Full Determinism for Reproducible RL Training

Authors: Haichuan Hu, Yongxiang Huang, Jiawei Zhang, Nguyen Long

Last updated: 06/16/2026.

Overview

By default, RL training in verl is not bitwise reproducible: identical configs run twice can produce different reward curves due to nondeterminism in GPU kernels, request scheduling, hash-based routing, and batch composition. The full determinism feature closes these gaps, enabling two identical runs to produce bitwise-aligned reward curves.

Useful for:

  • Debugging: reproduce a training failure exactly, step-by-step

  • Regression testing: verify that a code change has no silent effect on training outcomes

  • Research: ensure fair comparison when evaluating algorithmic changes

Quick Start

actor_rollout_ref:
  rollout:
    full_determinism: true
    seed: 42
  actor:
    fsdp_config:
      full_determinism: true
  ref:
    fsdp_config:
      full_determinism: true

reward:
  reward_model:
    enable: true
    rollout:
      full_determinism: true
      seed: 42

Or via Hydra overrides:

python -m verl.trainer.main_ppo \
  actor_rollout_ref.rollout.full_determinism=true \
  actor_rollout_ref.rollout.seed=42 \
  actor_rollout_ref.actor.fsdp_config.full_determinism=true \
  actor_rollout_ref.ref.fsdp_config.full_determinism=true \
  reward.reward_model.enable=true \
  reward.reward_model.rollout.full_determinism=true \
  reward.reward_model.rollout.seed=42 \
  [other config overrides...]

Important: PYTHONHASHSEED must be set before the Python interpreter starts. verl handles this automatically — it sets PYTHONHASHSEED from rollout.seed before ray.init() and propagates it to all Ray actors. Do NOT set it manually.

Configuration Reference

Parameter

Default

Scope

Description

actor_rollout_ref.rollout.full_determinism

false

Rollout

Enables deterministic rollout generation

actor_rollout_ref.rollout.seed

42

Rollout

Base seed; each replica uses replica_rank + seed

actor_rollout_ref.actor.fsdp_config.full_determinism

false

Actor

Enables deterministic PyTorch ops for actor

actor_rollout_ref.ref.fsdp_config.full_determinism

false

Ref model

Enables deterministic PyTorch ops for reference model

reward.reward_model.rollout.full_determinism

false

Reward model

Enables deterministic RM inference (forces max_num_seqs=1)

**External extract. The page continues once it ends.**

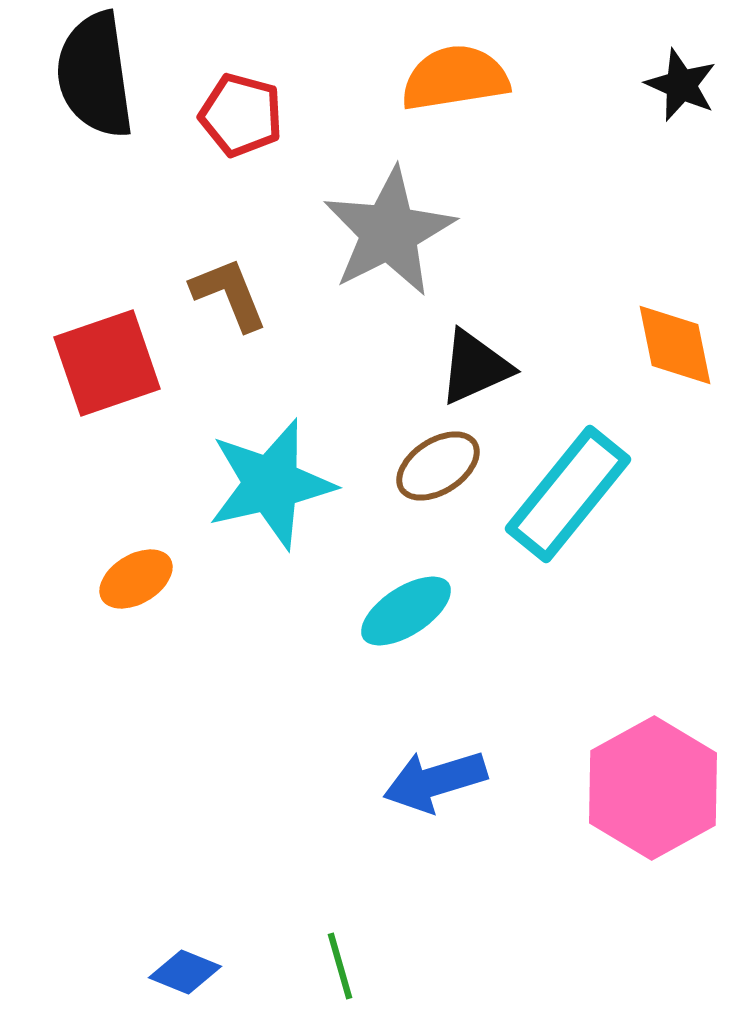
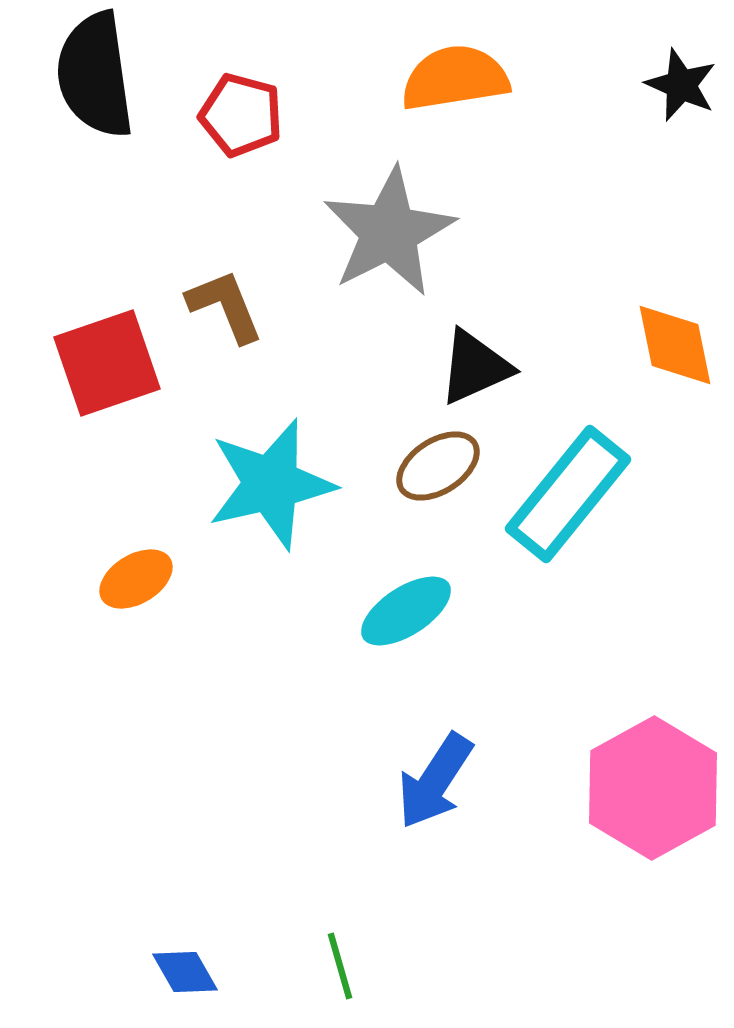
brown L-shape: moved 4 px left, 12 px down
blue arrow: rotated 40 degrees counterclockwise
blue diamond: rotated 38 degrees clockwise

reward.reward_model.rollout.seed

42

Reward model

Base seed for RM vLLM server

How It Works

Determinism is enforced at five layers. All must be enabled for full E2E reproducibility:

PyTorch-level

enable_full_determinism(seed) sets PYTHONHASHSEED, CUBLAS_WORKSPACE_CONFIG, FLASH_ATTENTION_DETERMINISTIC, seeds all RNGs, calls torch.use_deterministic_algorithms(True, warn_only=True), and disables cuDNN benchmarking. Applied in all training engine implementations.

Environment propagation

main_ppo.run_ppo() sets three env vars before ray.init():

  • PYTHONHASHSEED — freezes Python hash() and dict ordering

  • VERL_FULL_DETERMINISM — signals subprocesses to apply determinism

  • VLLM_BATCH_INVARIANT — makes vLLM outputs independent of batch composition

These are forwarded to all Ray actors via PPO_RAY_RUNTIME_ENV.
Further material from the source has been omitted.